- 33°05′16″N 35°23′48″E﻿ / ﻿33.08778°N 35.39667°E
- Periods: Heavy Neolithic, Neolithic
- Cultures: Qaraoun culture
- Location: south of Ain Ebel, Lebanon
- Region: Nabatieh Governorate

Site notes
- Archaeologists: Paul Bovier-Lapierre, Henri Fleisch
- Public access: Yes

= Wadi Yaroun =

Wadi in Lebanon

Heavy Neolithic pick of the Qaraoun culture - Double ended pick, triangular section with narrowing, jagged edges at both ends. Found at Mtaileb I.

Wadi Yaroun, Wadi Yarun, Wadi Jarun, Wadi Hanine, Jarun or Jareon is a wadi located south of Ain Ebel in the Bint Jbeil District of Nabatieh Governorate in Lebanon. After it reaches Yaroun it is called the Wadi Nahle or Wadi Nalesh and after reaching Debel it is called the Wadi Ayun et Tannour.
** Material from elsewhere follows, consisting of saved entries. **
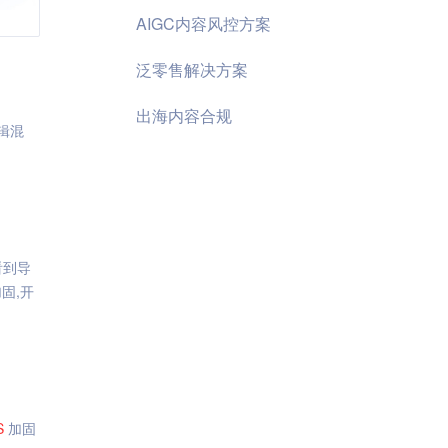
AIGC内容风控方案
泛零售解决方案
出海内容合规
辑混
以看到导
固,开
S
加固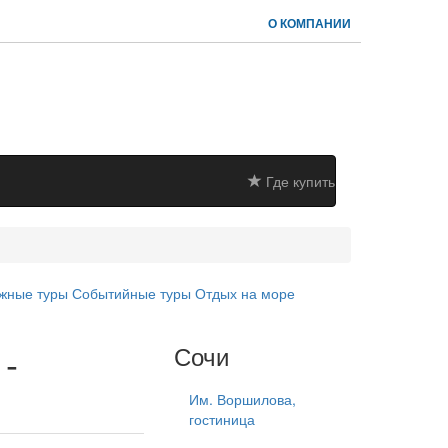
О КОМПАНИИ
Где купить
жные туры
Событийные туры
Отдых на море
 -
Сочи
Им. Воршилова,
гостиница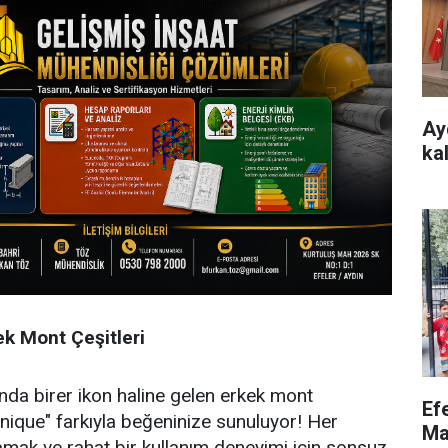
Ay
ka
k Mont Çeşitleri
da birer ikon haline gelen erkek mont
Ef
Unique" farkıyla beğeninize sunuluyor! Her
Ma
amak ve rahat bir kullanım deneyimi için sonsuz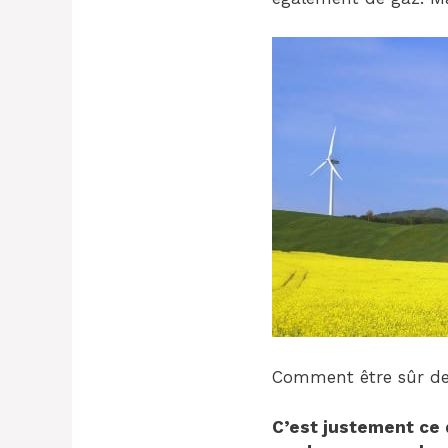
Comment être sûr de 
C’est justement ce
A Heavy Neolithic archaeological site of the Qaraoun culture was discovered by Paul Bovier-Lapierre west north west of Yaroun and south of Ain Ebel; Lorraine Copeland remarked that "the surface of this valley is literally covered in (worked flint) flakes". Bovier-Lapierre recovered several unpolished and polished axes with one exceptional elongated piece. All sorts of blades, scrapers, discs and other tools were found on the site and were stored with the Saint Joseph University (now the Museum of Lebanese Prehistory). Henri Fleisch determined the collection also included some later Neolithic pieces.